Given the root of a binary tree, construct a string consisting of parenthesis and integers from a binary tree with the preorder traversal way, and return it.

Omit all the empty parenthesis pairs that do not affect the one-to-one mapping relationship between the string and the original binary tree.

Example 1: Input: root = [1,2,3,4]
Output: "1(2(4))(3)"
Explanation: Originally, it needs to be "1(2(4)())(3()())", but you need to omit all the unnecessary empty parenthesis pairs. And it will be "1(2(4))(3)"

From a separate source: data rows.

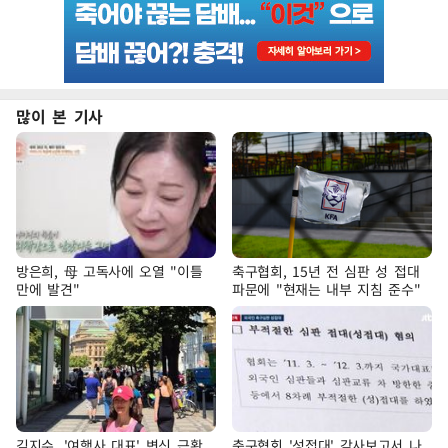
많이 본 기사
방은희, 母 고독사에 오열 "이틀
축구협회, 15년 전 심판 성 접대
만에 발견"
파문에 "현재는 내부 지침 준수"
김지수, '여행사 대표' 변신 근황
축구협회 '성접대' 감사보고서 나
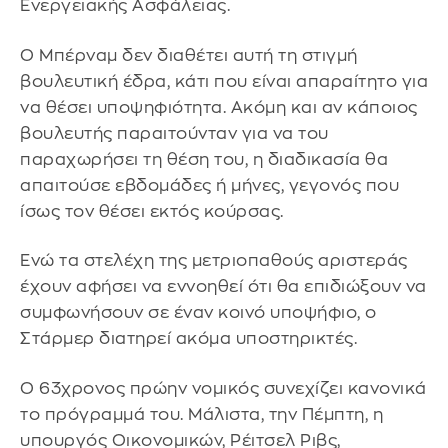
Ενεργειακής Ασφάλειας.
Ο Μπέρναμ δεν διαθέτει αυτή τη στιγμή
βουλευτική έδρα, κάτι που είναι απαραίτητο για
να θέσει υποψηφιότητα. Ακόμη και αν κάποιος
βουλευτής παραιτούνταν για να του
παραχωρήσει τη θέση του, η διαδικασία θα
απαιτούσε εβδομάδες ή μήνες, γεγονός που
ίσως τον θέσει εκτός κούρσας.
Ενώ τα στελέχη της μετριοπαθούς αριστεράς
έχουν αφήσει να εννοηθεί ότι θα επιδιώξουν να
συμφωνήσουν σε έναν κοινό υποψήφιο, ο
Στάρμερ διατηρεί ακόμα υποστηρικτές.
Ο 63χρονος πρώην νομικός συνεχίζει κανονικά
το πρόγραμμά του. Μάλιστα, την Πέμπτη, η
υπουργός Οικονομικών, Ρέιτσελ Ριβς,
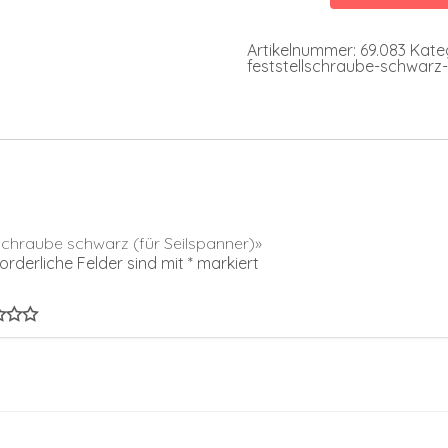
Seilspanner)
Menge
Artikelnummer:
69.083
Kate
feststellschraube-schwarz-
lschraube schwarz (für Seilspanner)»
forderliche Felder sind mit
*
markiert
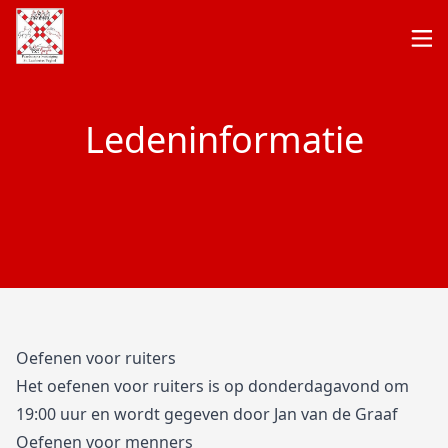
Ledeninformatie
Oefenen voor ruiters
Het oefenen voor ruiters is op donderdagavond om
19:00 uur en wordt gegeven door Jan van de Graaf
Oefenen voor menners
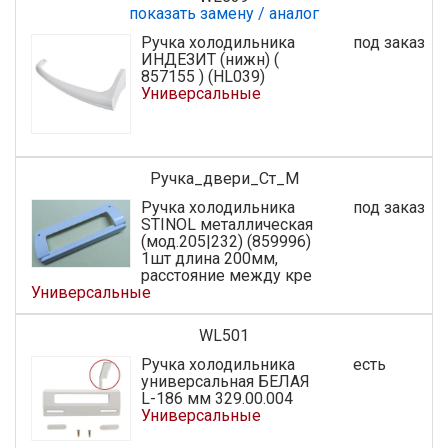
показать замену / аналог
Ручка холодильника
под заказ
ИНДЕЗИТ (нижн) (
857155 ) (HL039)
Универсальные
Ручка_двери_Ст_М
Ручка холодильника
под заказ
STINOL металлическая
(мод.205|232) (859996)
1шт длина 200мм,
расстояние между кре
Универсальные
WL501
Ручка холодильника
есть
универсальная БЕЛАЯ
L-186 мм 329.00.004
Универсальные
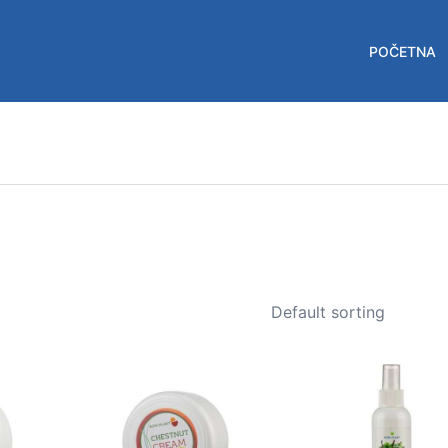
POČETNA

Example 2: Input: root = [1,2,3,null,4]
Output: "1(2()(4))(3)"
Explanation: Almost the same as the first example, except we cannot omit the first parenthesis pair to break the one-to-one mapping relationship between the input and the output.


Constraints:

• The number of nodes in the tree is in the range $[1, 10^4]$.
• -1000 <= Node.val <= 1000

## Code

class Solution {
public String tree2str(TreeNode root) {
if (root == null) return "";

String res = root.val + "";

String left = tree2str(root.left);
String right = tree2str(root.right);

if (left == "" && right == "") return res;

if (left == "") return res + "()" + "(" + right + ")";
if (right == "") return res + "(" + left + ")";

return res + "(" + left + ")" + "(" + right + ")";
}
}